Joyce has accepted honorary degrees from seven Canadian universities, including Mount Allison University, McMaster University, Cape Breton University, University of Calgary, Queen's University, Saint Mary's University, and University of New Brunswick. In 1994, he received McGill University's Management Achievement Award. In November 1996, Ron Joyce became only the second person to ever receive the Canadian Franchise Association's Lifetime Achievement Award. In April 1999, Ron Joyce was inducted into the Canadian Business Hall of Fame and in October of the same year, he was named Entrepreneur of the Year for Ontario and Canada. In November 2005, Joyce was the 2005 Humanitarian Award Recipient by the Canadian Red Cross, Nova Scotia Region for his work with the Tim Horton Children's Foundation and for his continued support of education and health organizations across the world.

==Personal life==
Joyce was married twice and both marriages ended in divorce. His son Ron Jr. married Tim Horton's eldest daughter Jeri-Lyn. The couple were franchisees of four Tim Hortons locations in southern Ontario until their retirement in 2023.

On November 11, 2007, the Bombardier Global 5000 business jet in which Joyce was travelling crashed short of the runway at his Fox Harb'r Resort's airport. Joyce suffered two fractured vertebrae as a result.

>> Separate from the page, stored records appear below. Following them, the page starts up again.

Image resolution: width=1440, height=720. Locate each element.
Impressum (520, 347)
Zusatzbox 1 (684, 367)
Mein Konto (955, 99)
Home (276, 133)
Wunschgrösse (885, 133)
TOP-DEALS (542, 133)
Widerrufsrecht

In May 2011, an unnamed woman in her mid-30s alleged that the billionaire co-founder of Tim Hortons sexually assaulted her at his home. The alleged incident occurred when the woman, who is representing herself in court, spent the night at Joyce's home in Burlington, Ont., so she could drive him to a medical appointment the following day. A $50,000 out-of-court settlement was reached between the two parties. In January 2017, the sexual assault lawsuit resurfaced as the two parties had different opinions on which the settlement was reached. Joyce's lawyers attempted to throw out the case but were ultimately forced to face trial.

As of 2017, he was worth an estimated US$1.4 billion. Joyce died at his home in Burlington on January 31, 2019, at the age of 88.